**EXERCISE BRIEF:** The result should be a word-for-word retyping of the entries below, free of pictures.

**SOURCE DATA:**

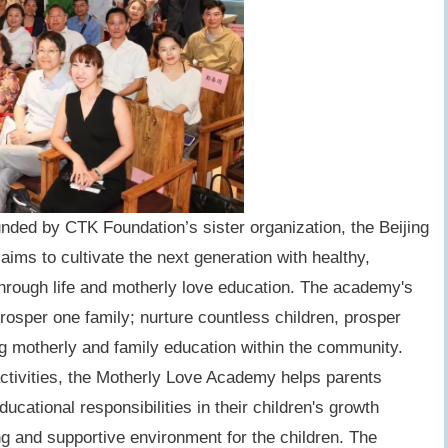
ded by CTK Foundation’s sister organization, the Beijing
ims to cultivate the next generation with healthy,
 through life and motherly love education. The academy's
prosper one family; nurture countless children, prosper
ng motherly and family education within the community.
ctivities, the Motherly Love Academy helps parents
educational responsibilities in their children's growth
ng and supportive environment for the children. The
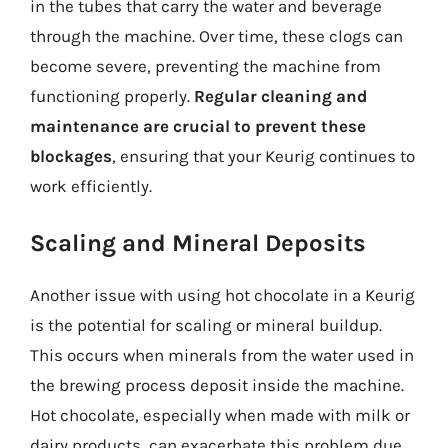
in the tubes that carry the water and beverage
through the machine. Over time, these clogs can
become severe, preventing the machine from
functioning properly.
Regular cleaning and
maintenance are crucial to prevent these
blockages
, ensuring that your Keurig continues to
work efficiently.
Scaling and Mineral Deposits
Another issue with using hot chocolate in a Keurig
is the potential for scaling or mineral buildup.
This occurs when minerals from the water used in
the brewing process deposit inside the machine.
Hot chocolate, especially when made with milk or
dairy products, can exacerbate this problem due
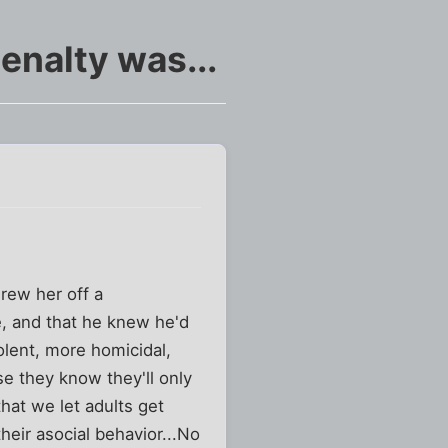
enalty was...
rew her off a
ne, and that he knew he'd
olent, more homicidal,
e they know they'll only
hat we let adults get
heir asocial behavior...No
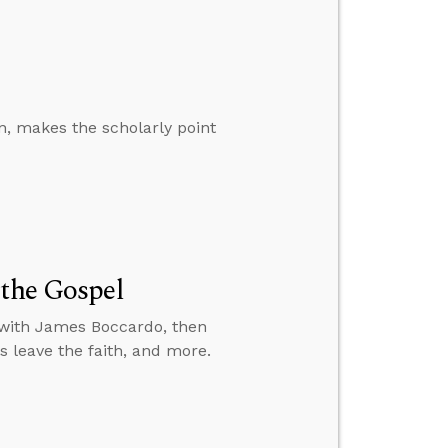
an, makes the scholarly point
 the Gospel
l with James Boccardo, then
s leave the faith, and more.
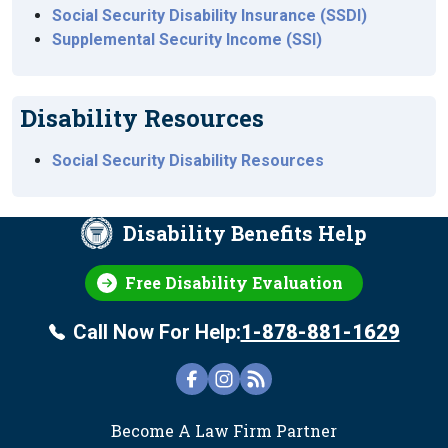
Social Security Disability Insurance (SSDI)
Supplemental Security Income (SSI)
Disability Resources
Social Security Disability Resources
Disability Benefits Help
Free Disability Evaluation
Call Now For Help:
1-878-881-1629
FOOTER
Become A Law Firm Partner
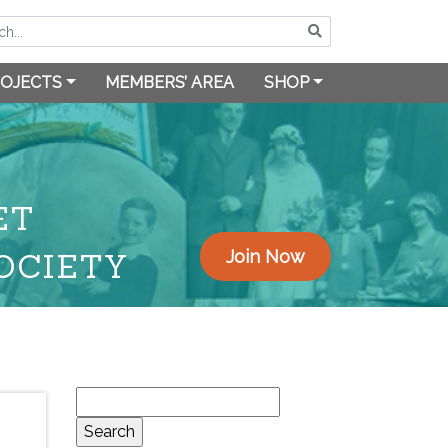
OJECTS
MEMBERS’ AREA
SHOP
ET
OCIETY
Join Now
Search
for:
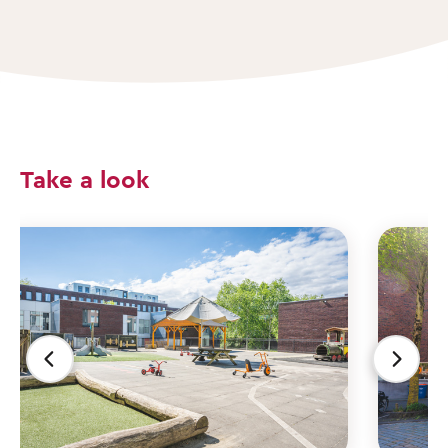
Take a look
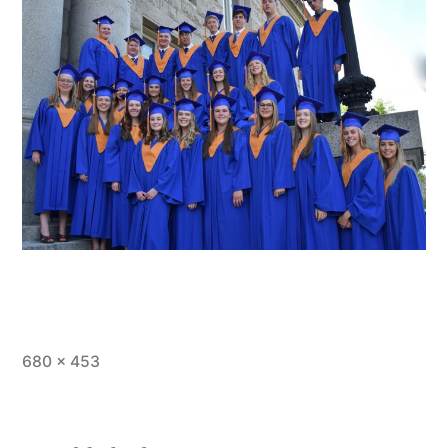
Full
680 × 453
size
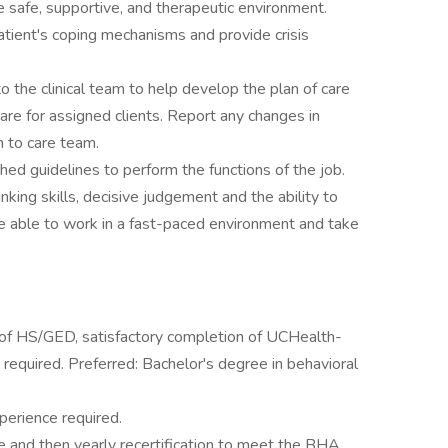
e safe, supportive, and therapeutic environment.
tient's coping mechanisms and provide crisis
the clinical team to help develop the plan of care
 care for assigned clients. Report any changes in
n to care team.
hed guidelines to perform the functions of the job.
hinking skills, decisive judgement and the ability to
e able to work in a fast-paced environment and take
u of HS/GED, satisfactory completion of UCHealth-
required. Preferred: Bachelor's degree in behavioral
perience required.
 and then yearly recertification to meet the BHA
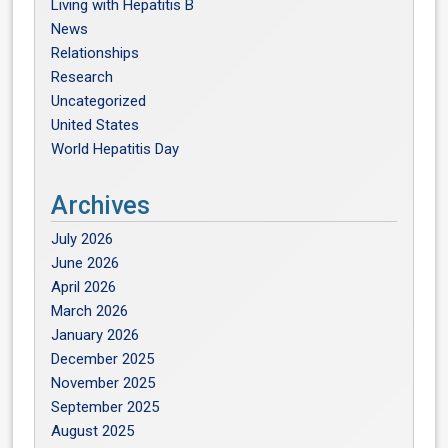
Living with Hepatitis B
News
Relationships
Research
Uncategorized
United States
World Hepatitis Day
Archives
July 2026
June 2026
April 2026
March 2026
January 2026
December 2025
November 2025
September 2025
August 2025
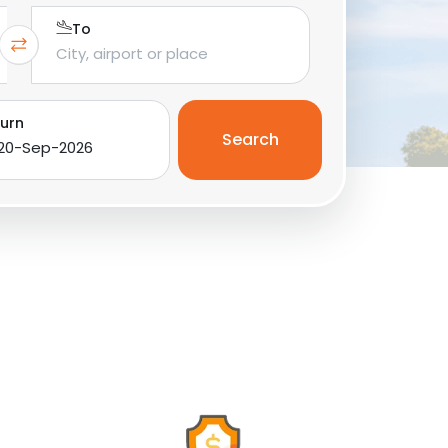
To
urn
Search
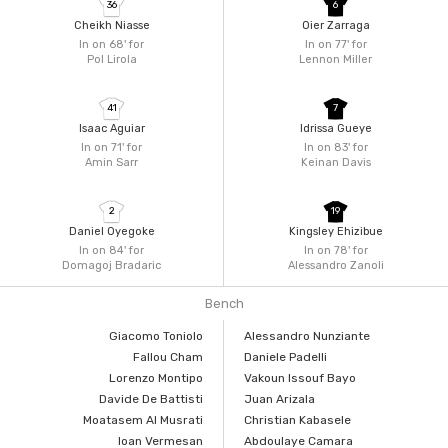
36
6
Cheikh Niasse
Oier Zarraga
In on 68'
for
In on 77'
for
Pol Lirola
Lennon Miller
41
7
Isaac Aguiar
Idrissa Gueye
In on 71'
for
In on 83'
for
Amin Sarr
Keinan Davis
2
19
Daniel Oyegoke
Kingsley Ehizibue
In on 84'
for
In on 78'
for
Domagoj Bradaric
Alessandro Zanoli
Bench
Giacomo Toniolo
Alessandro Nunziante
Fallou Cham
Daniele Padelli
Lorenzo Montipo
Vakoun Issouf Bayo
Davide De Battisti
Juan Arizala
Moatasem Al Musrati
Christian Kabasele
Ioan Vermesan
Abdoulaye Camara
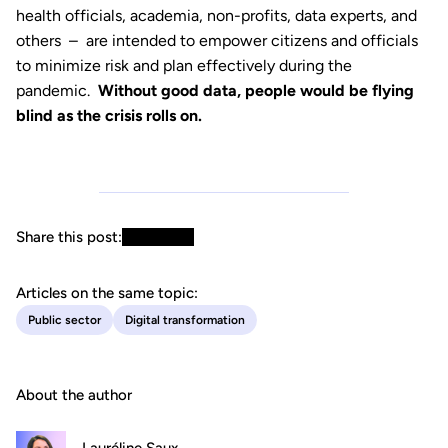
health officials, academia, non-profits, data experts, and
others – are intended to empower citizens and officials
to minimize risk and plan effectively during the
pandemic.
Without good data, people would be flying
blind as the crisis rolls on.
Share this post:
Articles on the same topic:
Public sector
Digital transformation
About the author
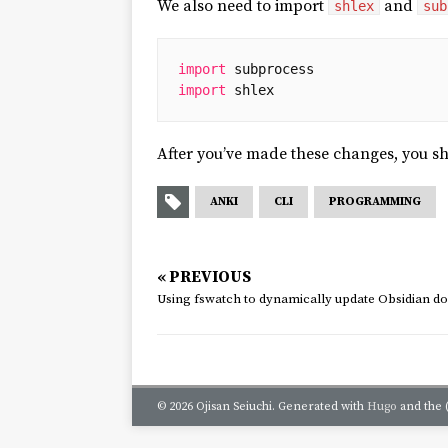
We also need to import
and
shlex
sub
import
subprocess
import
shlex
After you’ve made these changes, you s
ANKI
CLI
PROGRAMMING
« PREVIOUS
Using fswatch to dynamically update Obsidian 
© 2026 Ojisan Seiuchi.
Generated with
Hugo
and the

**EXERCISE ANSWER:**
ded by CTK Foundation’s sister organization, the Beijing
ims to cultivate the next generation with healthy,
 through life and motherly love education. The academy's
prosper one family; nurture countless children, prosper
ng motherly and family education within the community.
ctivities, the Motherly Love Academy helps parents
educational responsibilities in their children's growth
ng and supportive environment for the children. The
in the tubes that carry the water and beverage
through the machine. Over time, these clogs can
become severe, preventing the machine from
functioning properly.
Regular cleaning and
maintenance are crucial to prevent these
blockages
, ensuring that your Keurig continues to
work efficiently.
Scaling and Mineral Deposits
Another issue with using hot chocolate in a Keurig
is the potential for scaling or mineral buildup.
This occurs when minerals from the water used in
the brewing process deposit inside the machine.
Hot chocolate, especially when made with milk or
dairy products, can exacerbate this problem due
enalty was...
rew her off a
ne, and that he knew he'd
olent, more homicidal,
e they know they'll only
hat we let adults get
heir asocial behavior...No
an, makes the scholarly point
 the Gospel
l with James Boccardo, then
s leave the faith, and more.
Social Security Disability Insurance (SSDI)
Supplemental Security Income (SSI)
Disability Resources
Social Security Disability Resources
Disability Benefits Help
Free Disability Evaluation
Call Now For Help:
1-878-881-1629
FOOTER
Become A Law Firm Partner
OJECTS
MEMBERS’ AREA
SHOP
ET
OCIETY
Join Now
Search
for:
Take a look
Full
680 × 453
size
e safe, supportive, and therapeutic environment.
tient's coping mechanisms and provide crisis
the clinical team to help develop the plan of care
 care for assigned clients. Report any changes in
n to care team.
hed guidelines to perform the functions of the job.
hinking skills, decisive judgement and the ability to
e able to work in a fast-paced environment and take
u of HS/GED, satisfactory completion of UCHealth-
required. Preferred: Bachelor's degree in behavioral
perience required.
 and then yearly recertification to meet the BHA
Living with Hepatitis B
News
Relationships
Research
Uncategorized
United States
World Hepatitis Day
Archives
July 2026
June 2026
April 2026
March 2026
January 2026
December 2025
November 2025
September 2025
August 2025
To
urn
Search
36
6
Cheikh Niasse
Oier Zarraga
In on 68'
for
In on 77'
for
Pol Lirola
Lennon Miller
41
7
Isaac Aguiar
Idrissa Gueye
In on 71'
for
In on 83'
for
Amin Sarr
Keinan Davis
2
19
Daniel Oyegoke
Kingsley Ehizibue
In on 84'
for
In on 78'
for
Domagoj Bradaric
Alessandro Zanoli
Bench
Giacomo Toniolo
Alessandro Nunziante
Fallou Cham
Daniele Padelli
Lorenzo Montipo
Vakoun Issouf Bayo
Davide De Battisti
Juan Arizala
Moatasem Al Musrati
Christian Kabasele
Ioan Vermesan
Abdoulaye Camara
health officials, academia, non-profits, data experts, and
others – are intended to empower citizens and officials
to minimize risk and plan effectively during the
pandemic.
Without good data, people would be flying
blind as the crisis rolls on.
Share this post:
Articles on the same topic:
Public sector
Digital transformation
About the author
We also need to import
and
shlex
sub
import
subprocess
import
shlex
After you’ve made these changes, you s
ANKI
CLI
PROGRAMMING
« PREVIOUS
Using fswatch to dynamically update Obsidian 
© 2026 Ojisan Seiuchi.
Generated with
Hugo
and the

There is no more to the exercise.